Russia's mobilization measures and impending annexation referendums in Ukraine will significantly aid Moscow's ability to continue the war into next year, but they are unlikely to greatly reduce Western military support for Ukraine, and will come at the cost of greater international isolation and domestic instability. On Sept. 20, the leaders of the four self-proclaimed pro-Russian occupation authorities in Ukraine's Luhansk, Donetsk, Zaporizhzhia and Kherson regions declared their intention to conduct ''referendums'' on their regions joining the Russian Federation from Sept. 23-27. On the same day, lawmakers in Russia's State Duma approved adjustments to the criminal code stipulating harsher penalties for failing to report for military duty, surrendering or refusing to fight. Then on Sept. 21, Russian President Vladimir Putin said Russia supported the referendums and announced he had signed a decree authorizing a partial mobilization of the Russian armed forces, a measure he said was necessary to ''defend Russia's people, sovereignty and territorial integrity.'' Russian Defense Minister Sergey Shoigu has since said the initial mobilization would call up 300,000 reservists with previous military experience.
- Putin's decree is deliberately vague.
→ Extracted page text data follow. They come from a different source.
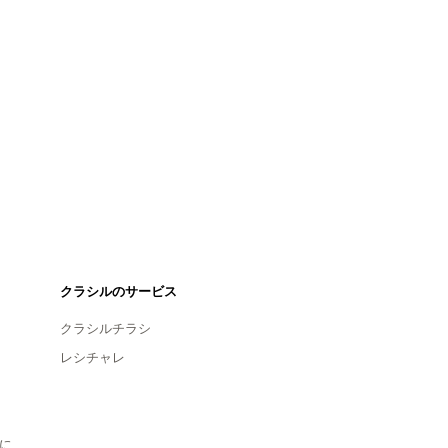
クラシルのサービス
クラシルチラシ
レシチャレ
に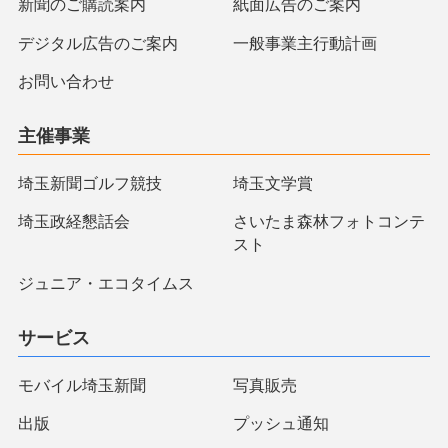
新聞のご購読案内
紙面広告のご案内
デジタル広告のご案内
一般事業主行動計画
お問い合わせ
主催事業
埼玉新聞ゴルフ競技
埼玉文学賞
埼玉政経懇話会
さいたま森林フォトコンテ
スト
ジュニア・エコタイムス
サービス
モバイル埼玉新聞
写真販売
出版
プッシュ通知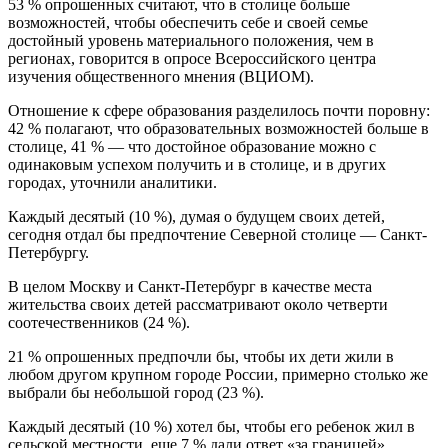
53 % опрошенных считают, что в столице больше
возможностей, чтобы обеспечить себе и своей семье
достойный уровень материального положения, чем в
регионах, говорится в опросе Всероссийского центра
изучения общественного мнения (ВЦИОМ).
Отношение к сфере образования разделилось почти поровну:
42 % полагают, что образовательных возможностей больше в
столице, 41 % — что достойное образование можно с
одинаковым успехом получить и в столице, и в других
городах, уточнили аналитики.
Каждый десятый (10 %), думая о будущем своих детей,
сегодня отдал бы предпочтение Северной столице — Санкт-
Петербургу.
В целом Москву и Санкт-Петербург в качестве места
жительства своих детей рассматривают около четверти
соотечественников (24 %).
21 % опрошенных предпочли бы, чтобы их дети жили в
любом другом крупном городе России, примерно столько же
выбрали бы небольшой город (23 %).
Каждый десятый (10 %) хотел бы, чтобы его ребенок жил в
сельской местности, еще 7 % дали ответ «за границей».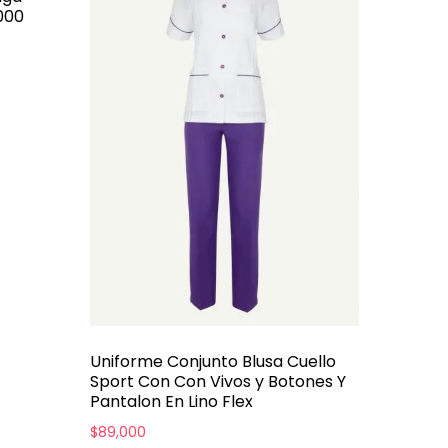
000
Uniforme Conjunto Blusa Cuello
Sport Con Con Vivos y Botones Y
Pantalon En Lino Flex
$
89,000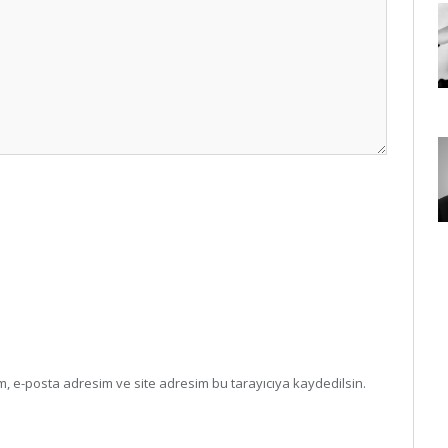
, e-posta adresim ve site adresim bu tarayıcıya kaydedilsin.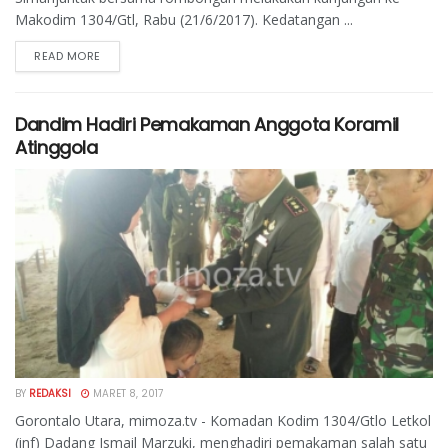
Makodim 1304/Gtl, Rabu (21/6/2017). Kedatangan ...
READ MORE
Dandim Hadiri Pemakaman Anggota Koramil
Atinggola
BY
REDAKSI
MARET 8, 2017
Gorontalo Utara, mimoza.tv - Komadan Kodim 1304/Gtlo Letkol
(inf) Dadang Ismail Marzuki, menghadiri pemakaman salah satu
Its paragraph about the numbers of mobilized and mobilizing forces is redacted, and grants the Kremlin broad authority to expand and tailor the mobilization to Russia's needs — with or without directly notifying the Russian public. Russia's defense ministry will be responsible for creating specific mobilization quotas for each region of Russia that local authorities will be responsible for meeting. The changes to Russia's criminal code work in tandem with the mobilization, as those who signed three-to-six month contracts over the spring and summer will now find their terms of service extended indefinitely, risking years in prison should they attempt to leave military service.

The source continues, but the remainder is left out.